Thursday, March 22, 2012

Yesterday was Bach's birthday


Thee I was browsing through the murder mysteries and trash novels for the gym at my local library yesterday, when an older lady in running gear, lean and not mean-approached. "It's Bach's birthday! Why didn't you play more Bach on the radio today?"

I don't know-I suspect there was plenty of Bach sent out across the Central Ohio airwaves, and worldwide on the web-but for many people one can't have too much Bach. Since recordings became widely available beginning 100 years ago-you can hear any of Bach's works sliced, diced, played by saxophones and synthesizers, or by historically informed performers attempting to recreate Bach's music as Bach they say intended,. It's all good.

I reiterate: Lucky the music loving kid growing up in Boston. You could take the streetcar to Back Bay of a Sunday morning and hear Craig Smith and his peerless choir at Emmanuel Church perform the Bach cantata appropriate fort that day. This Bach cycle went on for years. RIP: Craig Smith.

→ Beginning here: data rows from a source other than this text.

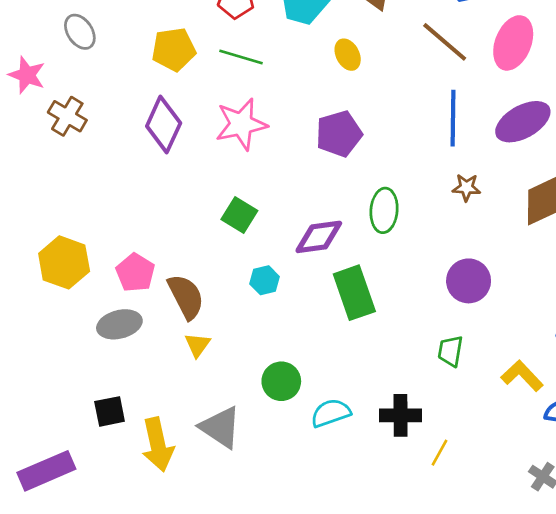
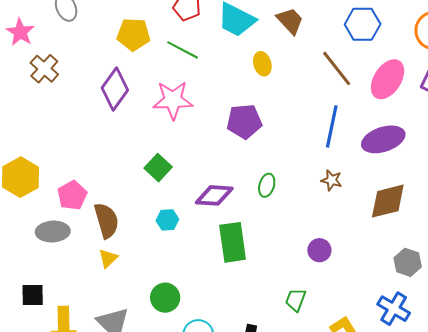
green ellipse: (384, 210) -> (267, 185), size x0.7
purple circle: (469, 281) -> (319, 250), size x0.7

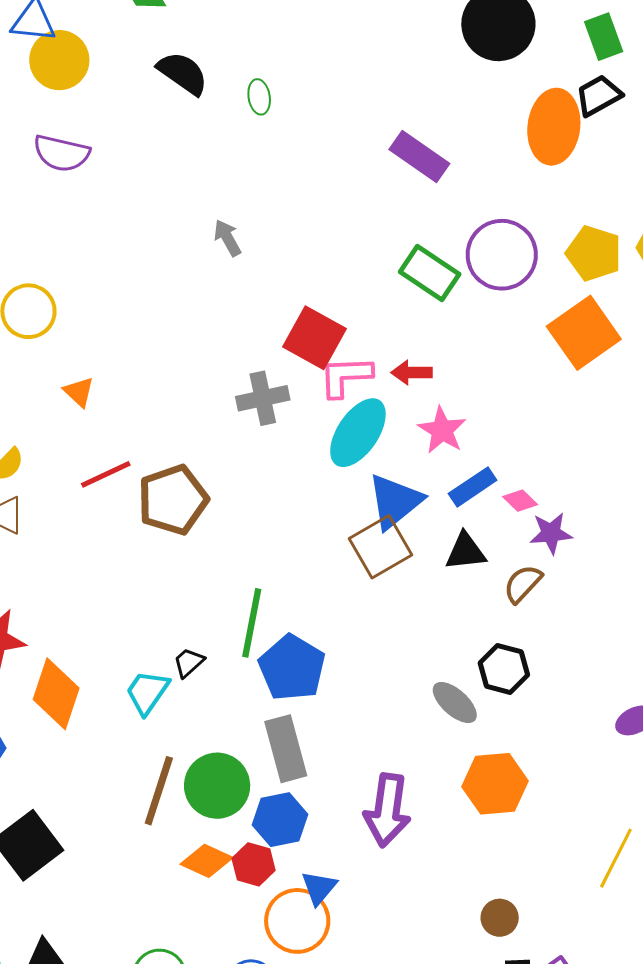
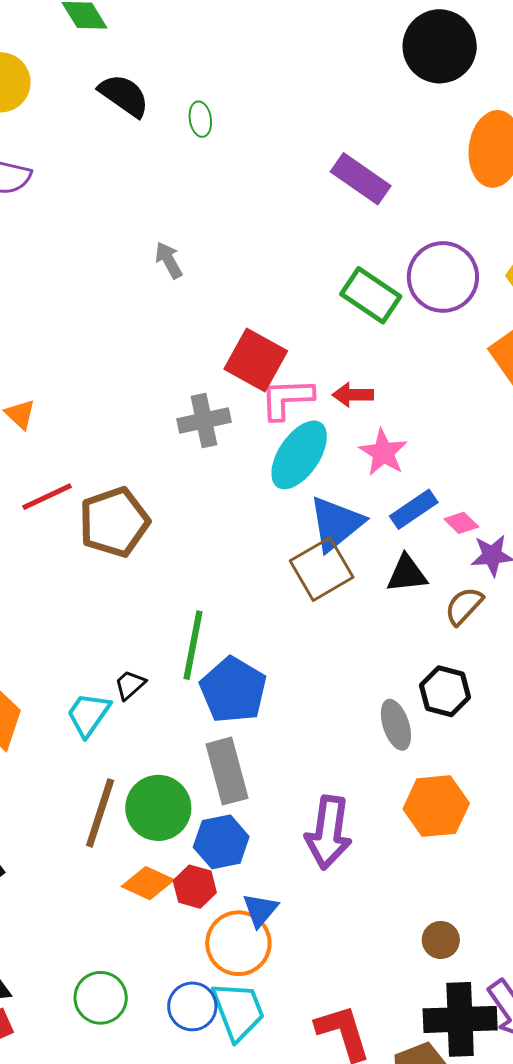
gray ellipse: (455, 703) -> (396, 725), turned 30

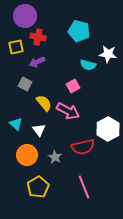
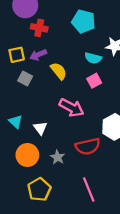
yellow square: (16, 47) -> (17, 55), moved
pink square: (73, 86) -> (94, 81), moved
yellow semicircle: (44, 103) -> (59, 71), moved

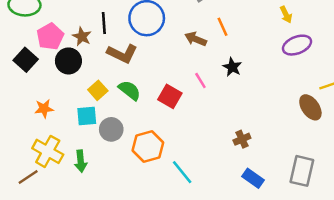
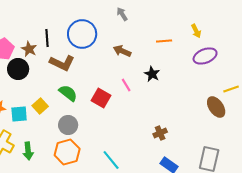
orange line: (222, 27) -> (164, 41), moved, turned -70
yellow square: (98, 90) -> (40, 106), moved
cyan square: (87, 116) -> (19, 114), moved
gray circle: (111, 129) -> (68, 125), moved
orange hexagon: (148, 147) -> (67, 152), moved

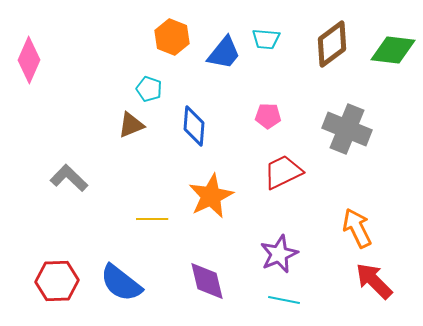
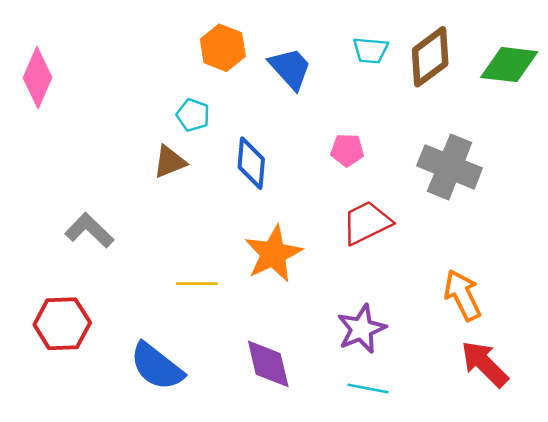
cyan trapezoid: (266, 39) -> (371, 50), moved
blue trapezoid: (224, 53) -> (290, 68), turned -81
red hexagon: (57, 281) -> (62, 324), moved

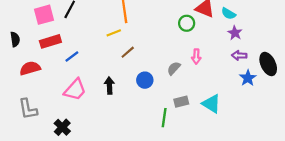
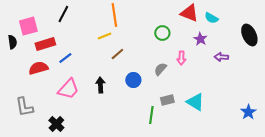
pink square: (44, 15) -> (28, 26), moved
green circle: (187, 23) -> (162, 33), moved
purple star: (235, 33) -> (200, 39), moved
black ellipse: (268, 64) -> (249, 35), moved
red semicircle: (30, 68) -> (38, 68), moved
blue star: (248, 78) -> (248, 112), moved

One must revere Bach. Who was more astonishing as he practically re invented the canon of Western music after my beloved Monteverdi? Revere but not always love. For me, the lack of blood and guts, poison, murder and freewheeling nookie is sometimes a problem. I like raunch in music. That said, I've heard Bach's violin partitas described as 'pure music'. I can only agree:



My own introduction to Bach was the 4th cantata, appropriate for this time of year, Christ lag in Todesbanden



A good high school choir. No xylophones here. I think Bach attracts wide re instrumentation because as a composer he offers everything-including spirituality and challenges hard to resist.

I love the fact of 2 wives and all those children-and the fact that JS himself spent a weekend in the hoosegow fro drunken brawling-then went home to write the St. Matthew Passion. What's not to love?